"We would probably refer to most of these cognitive advantages as multi-tasking," said Kroll, director of the Center for Language Science. "Bilinguals seem to be better at this type of perspective taking. "The received wisdom was that bilingualism created confusion, especially in children. The belief was that people who could speak two or more languages had difficulty using either. The bottom line is that bilingualism is good for you."

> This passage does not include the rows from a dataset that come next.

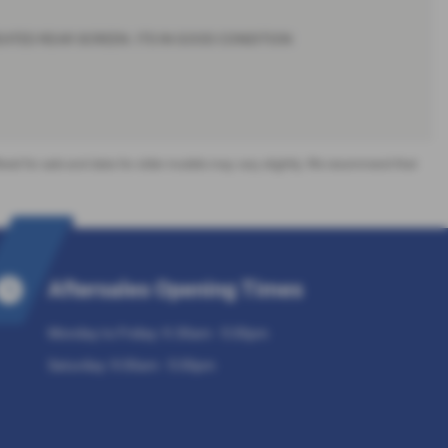
HEATED REAR SCREEN. ITS IN GOOD CONDITION
offered for sale and data for older models may vary slightly. We recommend that
Aftersales Opening Times
Monday to Friday: 9.30am - 5:30pm
Saturday: 9:30am - 5:30pm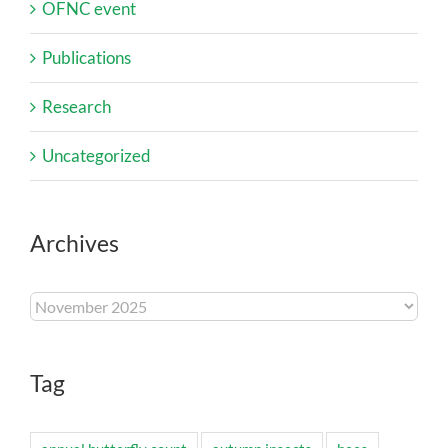
OFNC event
Publications
Research
Uncategorized
Archives
Archives
Tag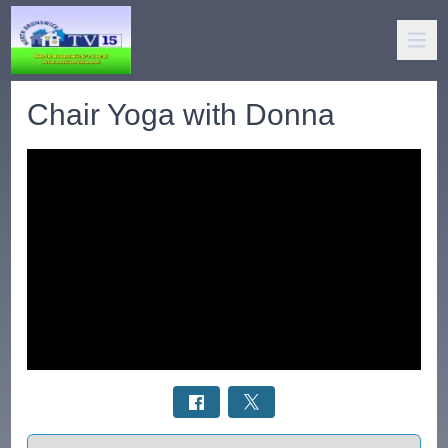
Chair Yoga with Donna
Select a tab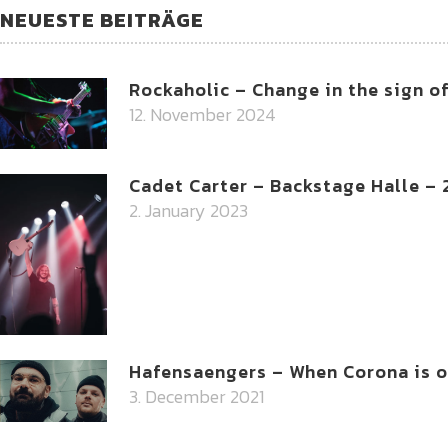
NEUESTE BEITRÄGE
Rockaholic – Change in the sign o
12. November 2024
Cadet Carter – Backstage Halle –
2. January 2023
Hafensaengers – When Corona is on
3. December 2021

Researchers trace the source of these enhanced multi-tasking skills to the way bilinguals mentally negotiate between the languages, a skill that Kroll refers to as mental juggling.
When bilinguals speak with each other, they can easily slip in and out of both languages, often selecting the word or phrase from the language that most clearly expresses their thoughts. However, fluent bilinguals rarely make the mistake of slipping into another language when they speak with someone who understands only one language.
"The important thing that we have found is that both languages are open for bilinguals; in other words, there are alternatives available in both languages," Kroll said. "Even though language choices may be on the tip of their tongue, bilinguals rarely make a wrong choice."
This language selection, or code switching, is a form of mental exercise, according to Kroll.
"The bilingual is somehow able to negotiate between the competition of the languages," Kroll said. "The speculation is that these cognitive skills come from this juggling of languages."
Kroll's symposium at the meeting included distinguished language scientists who have investigated the consequences of bilingualism across the lifespan. Ellen Bialystok, Distinguished Research Professor of Psychology at York University, Toronto, was instrumental in demonstrating that bilingualism improves certain mental skills.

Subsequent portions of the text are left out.